1. Protection of workers’ and employers’ organizations against acts of interference by each other. The Committee notes that the Government merely repeats its previous statement and refers to sections 15, 16, 47, 47A, 47B, 48, 53 and 63 of the Industrial Relations Ordinance of 1969. The Committee once again points out that these sections concern the protection of workers against "acts of anti-union discrimination" and once again recalls that Article 2 of the Convention requires the prohibition of "acts of interference" by organizations of workers and employers (or their agents) in each other’s affairs, designed in particular to promote the establishment of workers’ organizations under the domination of employers or employers’ organizations, or to support workers’ organizations by financial or other means, with the object of placing such organizations under the control of employers or employers’ organizations. The Committee therefore once again requests the Government to adopt specific measures, coupled with effective and sufficiently dissuasive sanctions, against acts of interference, and keep it informed in this respect.
2. Trade union rights in export processing zones (EPZs). In its previous comments, the Committee requested the Government to transmit the Declaration of 31 January 2001 (SRO No. 24, Law/2001) concerning the right of association in EPZs. The Committee notes the Government’s indication that a new Act entitled "The EPZs Workers’ Association and the Industrial Relation Act 2004" has been enacted by the Parliament and published in the Bangladesh Gazette on 18 July 2004. The Committee requests the Government to provide the copy of this text.

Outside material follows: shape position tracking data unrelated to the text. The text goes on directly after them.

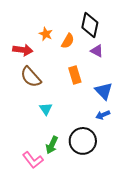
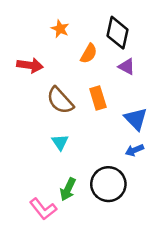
orange star: (46, 34) -> (60, 29), moved
brown semicircle: (31, 77) -> (60, 101), moved

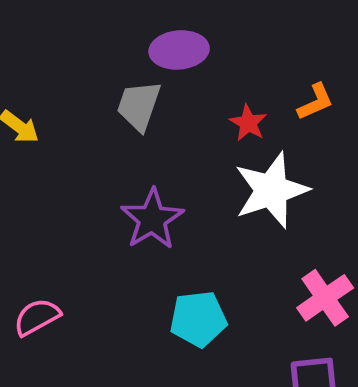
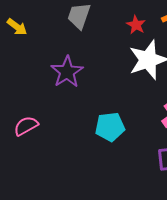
purple star: (152, 219) -> (67, 72), moved

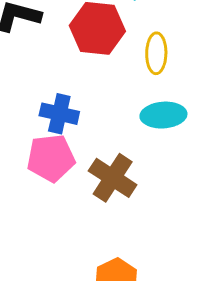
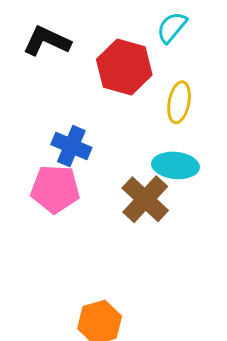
brown cross: (113, 178) -> (145, 199), moved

3. Thirty per cent requirement for registration of a trade union and the requirement to have one-third of employees as its members in order to be able to negotiate at the enterprise level (sections 7(2) and 22 of the IRO). The Committee notes that the Government reiterates its previous statement to the effect that these requirements are justified in the national socio-political and economic context and are not opposed by social partners. The Government explains that the aim of section 7(2) is to "avoid mushroom growth of trade union and to maintain unity of workers in an establishment". The Committee is bound to point out once again that these requirements may impair and make difficult the development of free and voluntary collective bargaining and that where, under a system for nominating an exclusive bargaining agent, there is no union representing the required percentage to be so designated, collective bargaining rights should be granted to the existing unions, at least on behalf of their own members. It therefore once again requests the Government to lower the percentage requirements set for registration of a trade union and recognition of a collective bargaining agent and to keep it informed in this respect.

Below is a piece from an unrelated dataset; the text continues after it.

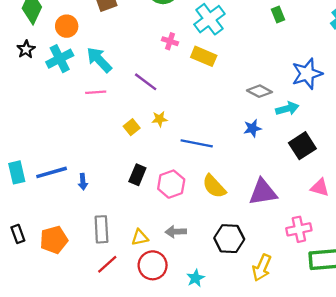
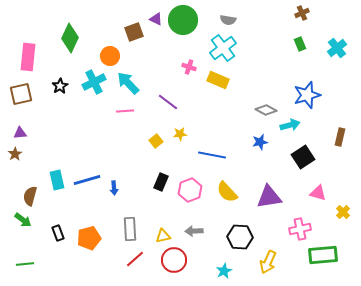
green rectangle: (278, 15) -> (300, 44), moved
orange circle: (67, 26) -> (110, 56), moved
black star: (26, 49) -> (60, 86), moved
cyan star: (196, 278) -> (224, 271), moved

4. Practice of determining wage rates and other conditions of employment in the public sector by means of government-appointed tripartite wages commissions (section 3 of Act No. X of 1974). The Committee notes the statement of the Government in this respect. The Industrial Workers’ Wages and Productivity Commission (IWWPC) was formed by the Government under the principle of tripartism with equal numbers of members from the Government, the employers and the workers. The recommendations of the IWWPC cover only the rates of wages and other conditions of employment through a government-appointed wages commission on the interests of workers. Various other issues concerning workers are not covered by the recommendations of the IWWPC. For those issues, a collective bargaining agent (CBA) enjoys the right of bargaining with the stakeholders. The CBAs in the public sector enterprises have regularly exercised the right to bargain in connection with the proper implementation of the recommendations of the Commission. Voluntary bargaining is thus not at all restricted in the pubic sector enterprises. The Committee once again recalls that, in line with the Convention, free and voluntary collective bargaining should be conducted between the directly interested workers’ organization and employers or their organizations, which should be able to appoint freely their negotiating representatives. It therefore once again requests the Government to amend its legislation and to modify the present practice so as to bring them into conformity with the Convention. The Committee requests the Government to keep it informed in this respect.
5. The Committee notes the Government’s statement that it is taking the necessary action in order to submit the draft Labour Code to the Parliament. The Government states that the workers’ side has submitted some new proposals and that these points need thorough examination. At present, the tripartite Labour Code Review Committee headed by the Secretary of the Ministry of Labour and Employment and consisting of ten members is examining the new proposals received from different agencies. The Committee notes that the Government considers that in the absence of a new Labour Code, the existing laws reasonably protect the rights of workers, but that it nevertheless desires to finalize the Labour Code as soon as possible. In this respect, the Committee, once again, strongly encourages the Government to ensure that the above comments are duly taken into consideration and reflected in the future legislation. The Committee requests the Government to inform it in its next report of any progress made in this respect.